- [GOAL OF THE EXERCISE]
In the entries, find all lines that hold the word "Village" and copy them.

(Extracted records)
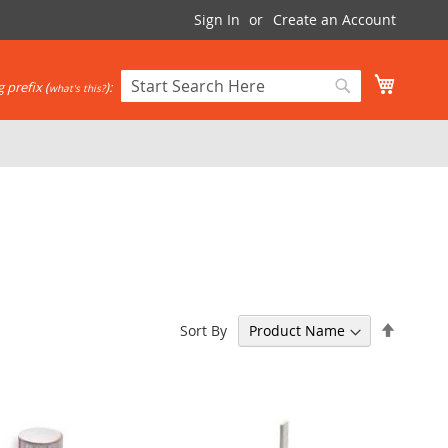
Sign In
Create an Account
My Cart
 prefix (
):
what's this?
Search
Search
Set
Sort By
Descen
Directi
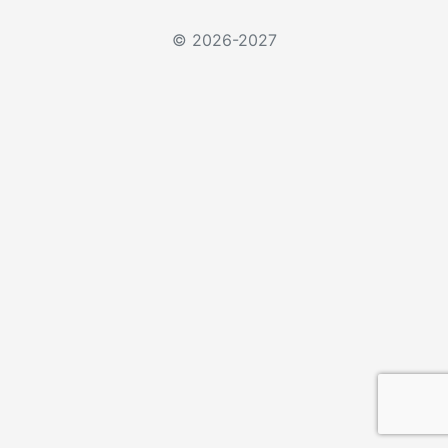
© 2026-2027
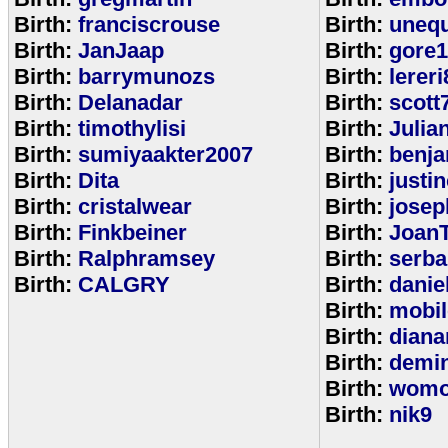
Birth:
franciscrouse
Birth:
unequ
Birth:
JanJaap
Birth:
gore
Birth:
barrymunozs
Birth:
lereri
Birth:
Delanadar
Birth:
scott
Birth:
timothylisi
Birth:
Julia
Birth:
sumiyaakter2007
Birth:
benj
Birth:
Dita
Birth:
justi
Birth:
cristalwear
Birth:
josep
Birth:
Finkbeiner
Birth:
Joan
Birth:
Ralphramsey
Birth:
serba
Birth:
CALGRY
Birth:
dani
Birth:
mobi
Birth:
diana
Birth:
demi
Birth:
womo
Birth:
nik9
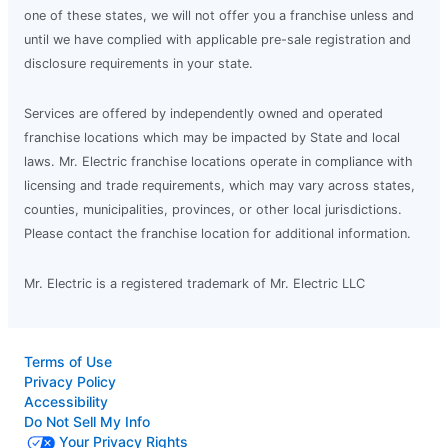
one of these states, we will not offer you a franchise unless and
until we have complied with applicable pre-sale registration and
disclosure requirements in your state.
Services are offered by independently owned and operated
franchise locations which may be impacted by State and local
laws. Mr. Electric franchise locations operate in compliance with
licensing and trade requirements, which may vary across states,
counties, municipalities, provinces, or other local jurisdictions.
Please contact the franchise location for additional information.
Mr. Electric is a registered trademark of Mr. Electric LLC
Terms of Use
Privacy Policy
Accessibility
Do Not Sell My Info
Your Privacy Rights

---

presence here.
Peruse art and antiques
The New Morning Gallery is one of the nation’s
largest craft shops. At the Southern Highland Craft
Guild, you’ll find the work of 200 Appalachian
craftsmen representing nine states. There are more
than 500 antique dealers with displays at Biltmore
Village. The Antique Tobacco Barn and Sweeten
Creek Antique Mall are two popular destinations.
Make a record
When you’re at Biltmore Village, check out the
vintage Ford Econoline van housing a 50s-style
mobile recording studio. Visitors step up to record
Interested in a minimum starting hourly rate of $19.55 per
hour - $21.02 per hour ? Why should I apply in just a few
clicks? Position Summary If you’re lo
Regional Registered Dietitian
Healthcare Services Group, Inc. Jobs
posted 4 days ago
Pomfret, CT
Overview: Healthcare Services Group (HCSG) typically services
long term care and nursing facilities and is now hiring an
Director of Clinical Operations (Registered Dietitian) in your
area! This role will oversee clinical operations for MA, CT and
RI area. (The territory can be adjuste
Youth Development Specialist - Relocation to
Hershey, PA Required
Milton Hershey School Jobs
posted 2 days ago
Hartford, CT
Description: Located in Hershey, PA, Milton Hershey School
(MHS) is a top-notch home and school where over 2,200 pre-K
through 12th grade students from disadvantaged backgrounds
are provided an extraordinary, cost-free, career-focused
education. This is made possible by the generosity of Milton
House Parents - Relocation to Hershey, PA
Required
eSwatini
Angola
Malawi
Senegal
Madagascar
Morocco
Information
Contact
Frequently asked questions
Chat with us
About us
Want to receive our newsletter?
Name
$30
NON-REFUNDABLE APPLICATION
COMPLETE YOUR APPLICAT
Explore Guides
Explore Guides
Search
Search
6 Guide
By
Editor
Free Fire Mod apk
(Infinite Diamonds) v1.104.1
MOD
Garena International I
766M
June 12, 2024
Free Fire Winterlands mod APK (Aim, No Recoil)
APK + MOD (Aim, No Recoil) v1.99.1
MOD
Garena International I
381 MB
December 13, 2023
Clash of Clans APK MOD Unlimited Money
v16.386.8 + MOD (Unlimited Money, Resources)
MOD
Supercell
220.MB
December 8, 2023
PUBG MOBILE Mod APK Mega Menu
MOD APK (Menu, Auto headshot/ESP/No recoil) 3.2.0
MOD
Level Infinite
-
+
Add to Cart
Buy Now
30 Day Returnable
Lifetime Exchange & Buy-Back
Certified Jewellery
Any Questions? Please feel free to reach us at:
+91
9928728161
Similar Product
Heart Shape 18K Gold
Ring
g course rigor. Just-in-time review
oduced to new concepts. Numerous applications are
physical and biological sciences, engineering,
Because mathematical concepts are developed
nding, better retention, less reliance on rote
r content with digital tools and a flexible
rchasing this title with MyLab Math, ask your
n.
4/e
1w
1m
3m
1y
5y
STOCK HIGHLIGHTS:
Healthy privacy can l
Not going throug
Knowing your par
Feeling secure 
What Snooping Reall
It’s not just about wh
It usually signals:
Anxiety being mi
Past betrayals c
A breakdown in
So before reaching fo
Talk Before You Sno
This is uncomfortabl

- [EXPECTED ANSWER]
Village. The Antique Tobacco Barn and Sweeten
When you’re at Biltmore Village, check out the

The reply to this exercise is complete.